À Port-la-Nouvelle, 4 logements laisseront enfin la place à un projet de résidence senior comptant 30 places. Habitat Audois estime l’investissement à 4 M€ pour ce futur bâtiment, en R+3. « Les 4 locataires seront, bien sûr, relogés. Les travaux commenceront en 2027, pour une livraison entre 2029 et 2030 », projette Olivier Pourtau, directeur de la maîtrise d’ouvrage du bailleur audois. Habitat Audois se démarque en matière de rénovation énergétique. « Au-delà de la cotation financière, la Banque de France réalise désormais des enquêtes sur la qualité environnementale du parc des bailleurs sociaux. Nous faisons partie des bons élèves en matière », souligne Denis Janaud.

Opérations à Carcassonne et Bram
À Carcassonne, Habitat Audois réhabilite la résidence La Pierre Blanche, située au nord de la ville et construite en 1958. Au total, 100 logements sont rénovés, pour une surface habitable de 8.710 m². Les notes des DPE passeront de D à C à l’issue des travaux. Dans ce chantier, Habitat Audois créé là aussi de nouvelles coursives et installe des ascenseurs à chaque entrée, pour un accès plus sûr et aisé, notamment pour les résidents seniors. De plus, le chauffage rénové est assuré par une chaufferie collective à condensation de dernière génération. Cet investissement de 5,3 M€ doit permettre une réduction de la consommation d’énergie de 25 % et une baisse de l’intensité carbone de 20 %, soit environ 160 tonnes de CO2 par an.
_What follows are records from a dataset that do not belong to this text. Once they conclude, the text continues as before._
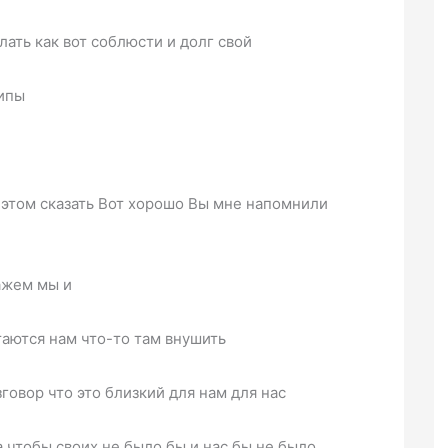
ать как вот соблюсти и долг свой
ципы
 этом сказать Вот хорошо Вы мне напомнили
кажем мы и
аются нам что-то там внушить
зговор что это близкий для нам для нас
 чтобы своих не было бы и нас бы не было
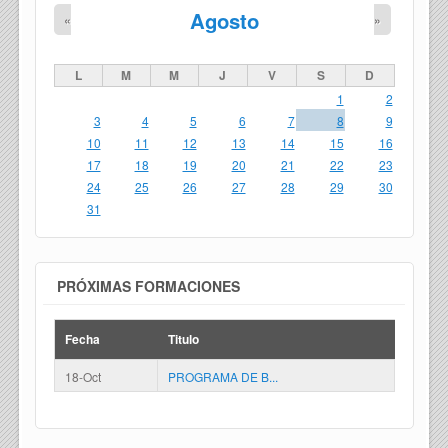
Agosto
«
»
L
M
M
J
V
S
D
1
2
3
4
5
6
7
8
9
10
11
12
13
14
15
16
17
18
19
20
21
22
23
24
25
26
27
28
29
30
31
PRÓXIMAS FORMACIONES
Fecha
Titulo
18-Oct
PROGRAMA DE B...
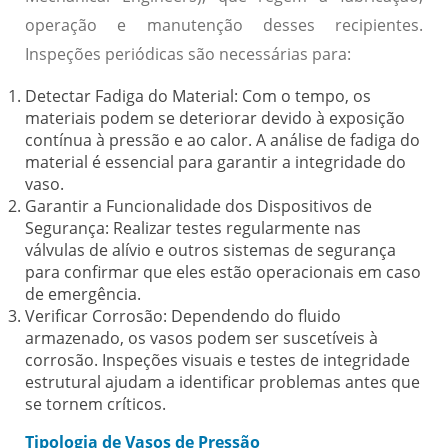
operação e manutenção desses recipientes.
Inspeções periódicas são necessárias para:
Detectar Fadiga do Material:
Com o tempo, os
materiais podem se deteriorar devido à exposição
contínua à pressão e ao calor. A análise de fadiga do
material é essencial para garantir a integridade do
vaso.
Garantir a Funcionalidade dos Dispositivos de
Segurança:
Realizar testes regularmente nas
válvulas de alívio e outros sistemas de segurança
para confirmar que eles estão operacionais em caso
de emergência.
Verificar Corrosão:
Dependendo do fluido
armazenado, os vasos podem ser suscetíveis à
corrosão. Inspeções visuais e testes de integridade
estrutural ajudam a identificar problemas antes que
se tornem críticos.
Tipologia de Vasos de Pressão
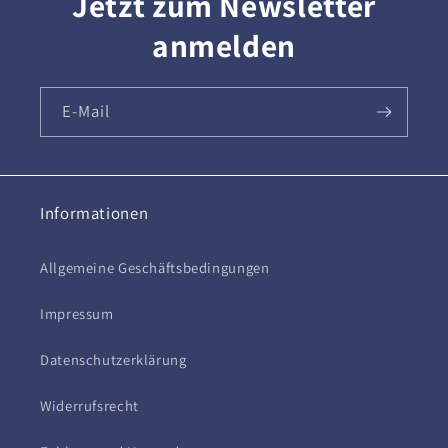
Jetzt zum Newsletter
anmelden
E-Mail
Informationen
Allgemeine Geschäftsbedingungen
Impressum
Datenschutzerklärung
Widerrufsrecht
À Bram, le bailleur audois a réhabilité la résidence Le Petit Prince, construite en 1979. Cette petite résidence de 8 logements va passer. Le DPE va passer de C à A, pour un investissement de 458 k€. Les travaux ont porté là aussi sur une ITE, avec aussi l’installation d’un système photovoltaïque en autoconsommation, et le remplacement de menuiseries. De quoi permettre une baisse de consommation d’énergie de 27,8 %, soit 30.000 kWh économisés chaque année. La production photovoltaïque contribue à hauteur de 3.000 kWh/an, évitant environ 0,171 tonne de CO2 par an, soit près de 10 % de la réduction totale des émissions.
Le confort d’été autant pris en compte que le confort d’hiver
La démarche de décarbonation déployée en 2026 par Habitat Audois permet un gain énergétique total compris entre 20 et 30 % sur les travaux programmés, pour une réduction de 396 tonnes de CO2 par an. Le confort d’hiver est amélioré, avec une température moyenne des murs intérieurs qui augmente de 2 à 6 °C, réduisant la sensation de paroi froide et les besoins de chauffage. La stratégie agit aussi sur le confort d’été, en abaissant les températures maximales des surfaces : l’amplitude des surchauffes diurnes est ainsi diminuée de 1 à 4 °C.